##### Material for this task

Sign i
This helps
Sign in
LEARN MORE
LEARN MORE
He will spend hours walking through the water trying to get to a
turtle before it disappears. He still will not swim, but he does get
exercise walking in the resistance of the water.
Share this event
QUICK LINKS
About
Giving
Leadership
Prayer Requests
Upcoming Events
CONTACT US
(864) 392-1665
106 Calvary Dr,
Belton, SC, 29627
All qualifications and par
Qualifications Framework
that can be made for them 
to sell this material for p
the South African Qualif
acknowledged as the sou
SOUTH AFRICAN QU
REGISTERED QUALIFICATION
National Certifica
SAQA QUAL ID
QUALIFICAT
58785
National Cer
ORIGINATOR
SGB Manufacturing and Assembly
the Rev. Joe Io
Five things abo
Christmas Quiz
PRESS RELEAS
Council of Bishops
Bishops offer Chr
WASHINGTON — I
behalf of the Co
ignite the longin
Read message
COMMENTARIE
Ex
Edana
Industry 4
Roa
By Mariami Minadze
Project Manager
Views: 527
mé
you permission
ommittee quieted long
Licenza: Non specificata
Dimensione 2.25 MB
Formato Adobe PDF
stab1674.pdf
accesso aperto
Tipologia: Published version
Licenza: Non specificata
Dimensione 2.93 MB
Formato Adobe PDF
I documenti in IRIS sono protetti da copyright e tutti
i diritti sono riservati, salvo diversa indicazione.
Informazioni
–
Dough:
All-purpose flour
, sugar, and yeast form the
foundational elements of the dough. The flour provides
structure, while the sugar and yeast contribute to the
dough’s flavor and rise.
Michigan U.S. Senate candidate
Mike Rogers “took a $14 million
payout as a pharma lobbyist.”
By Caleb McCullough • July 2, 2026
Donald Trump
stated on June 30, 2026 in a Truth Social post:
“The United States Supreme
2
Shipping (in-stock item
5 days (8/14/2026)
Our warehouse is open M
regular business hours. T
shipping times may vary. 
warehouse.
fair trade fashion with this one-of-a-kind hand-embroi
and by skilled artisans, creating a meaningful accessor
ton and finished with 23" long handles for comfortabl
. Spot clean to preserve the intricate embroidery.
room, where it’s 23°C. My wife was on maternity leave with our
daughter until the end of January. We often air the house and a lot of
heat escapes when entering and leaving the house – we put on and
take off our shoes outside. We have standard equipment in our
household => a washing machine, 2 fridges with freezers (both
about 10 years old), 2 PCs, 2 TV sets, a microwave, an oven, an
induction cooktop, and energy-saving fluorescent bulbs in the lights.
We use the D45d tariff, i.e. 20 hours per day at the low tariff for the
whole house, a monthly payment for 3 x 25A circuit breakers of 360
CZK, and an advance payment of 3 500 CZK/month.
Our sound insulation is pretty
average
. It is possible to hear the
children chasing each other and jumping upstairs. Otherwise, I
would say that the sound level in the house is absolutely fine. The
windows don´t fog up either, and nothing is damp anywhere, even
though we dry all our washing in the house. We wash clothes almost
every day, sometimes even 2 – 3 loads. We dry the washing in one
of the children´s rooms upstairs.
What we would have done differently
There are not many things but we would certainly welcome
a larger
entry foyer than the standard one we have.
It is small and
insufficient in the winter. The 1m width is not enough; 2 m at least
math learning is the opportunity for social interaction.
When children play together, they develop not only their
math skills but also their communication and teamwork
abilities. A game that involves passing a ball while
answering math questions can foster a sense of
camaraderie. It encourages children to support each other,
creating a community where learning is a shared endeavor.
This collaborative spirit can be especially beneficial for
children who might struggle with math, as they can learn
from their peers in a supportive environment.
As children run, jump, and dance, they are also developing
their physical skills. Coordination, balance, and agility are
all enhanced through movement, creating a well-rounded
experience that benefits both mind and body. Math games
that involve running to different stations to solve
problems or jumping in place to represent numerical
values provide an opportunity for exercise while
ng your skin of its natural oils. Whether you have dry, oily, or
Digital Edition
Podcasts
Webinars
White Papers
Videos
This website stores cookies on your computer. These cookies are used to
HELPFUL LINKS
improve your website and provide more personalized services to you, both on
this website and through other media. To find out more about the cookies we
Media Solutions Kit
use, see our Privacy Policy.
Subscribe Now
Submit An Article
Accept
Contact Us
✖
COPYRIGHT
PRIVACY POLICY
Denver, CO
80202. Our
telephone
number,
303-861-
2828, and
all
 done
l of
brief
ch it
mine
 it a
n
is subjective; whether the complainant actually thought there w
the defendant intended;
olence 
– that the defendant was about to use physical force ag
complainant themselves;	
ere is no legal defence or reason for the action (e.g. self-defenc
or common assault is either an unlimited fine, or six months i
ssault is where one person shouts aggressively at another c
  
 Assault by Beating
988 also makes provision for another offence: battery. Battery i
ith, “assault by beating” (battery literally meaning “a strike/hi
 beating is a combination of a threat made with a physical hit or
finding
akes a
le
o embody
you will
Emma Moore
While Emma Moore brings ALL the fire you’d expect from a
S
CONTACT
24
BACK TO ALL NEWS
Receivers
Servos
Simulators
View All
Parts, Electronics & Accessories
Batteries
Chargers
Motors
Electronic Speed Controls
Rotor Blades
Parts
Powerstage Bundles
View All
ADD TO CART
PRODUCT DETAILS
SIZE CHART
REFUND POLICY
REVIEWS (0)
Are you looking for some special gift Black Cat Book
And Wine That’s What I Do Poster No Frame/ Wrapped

##########

Problem requirements: Starting at the line that contains "This collaborative spirit" and stopping after the line that contains "White Papers", write out every line exactly as it appears above, and no other line.

Your response:
This collaborative spirit can be especially beneficial for
children who might struggle with math, as they can learn
from their peers in a supportive environment.
As children run, jump, and dance, they are also developing
their physical skills. Coordination, balance, and agility are
all enhanced through movement, creating a well-rounded
experience that benefits both mind and body. Math games
that involve running to different stations to solve
problems or jumping in place to represent numerical
values provide an opportunity for exercise while
ng your skin of its natural oils. Whether you have dry, oily, or
Digital Edition
Podcasts
Webinars
White Papers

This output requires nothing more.